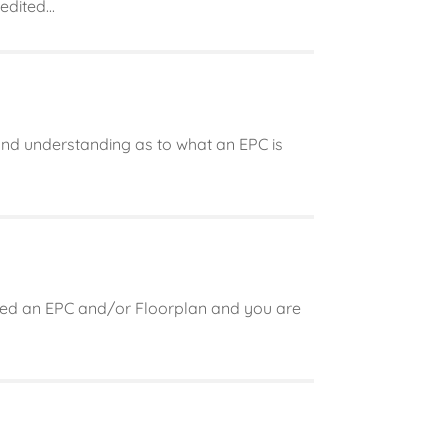
dited...
 and understanding as to what an EPC is
need an EPC and/or Floorplan and you are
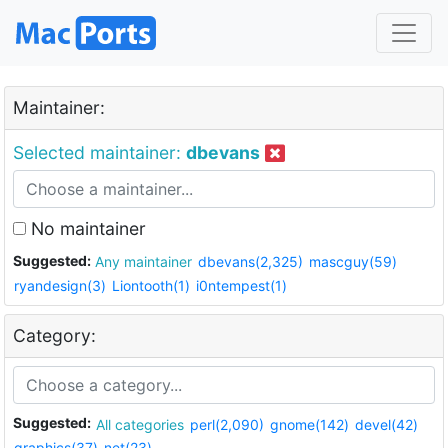
Maintainer:
Selected maintainer:
dbevans
No maintainer
Suggested:
Any maintainer
dbevans(2,325)
mascguy(59)
ryandesign(3)
Liontooth(1)
i0ntempest(1)
Category:
Suggested:
All categories
perl(2,090)
gnome(142)
devel(42)
graphics(37)
net(23)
· · · · · · ·
What to do> Copy the entries character for character, excluding any pictures.

Reply to the task>
dited...
 and understanding as to what an EPC is
need an EPC and/or Floorplan and you are
Maintainer:
Selected maintainer:
dbevans
No maintainer
Suggested:
Any maintainer
dbevans(2,325)
mascguy(59)
ryandesign(3)
Liontooth(1)
i0ntempest(1)
Category:
Suggested:
All categories
perl(2,090)
gnome(142)
devel(42)
graphics(37)
net(23)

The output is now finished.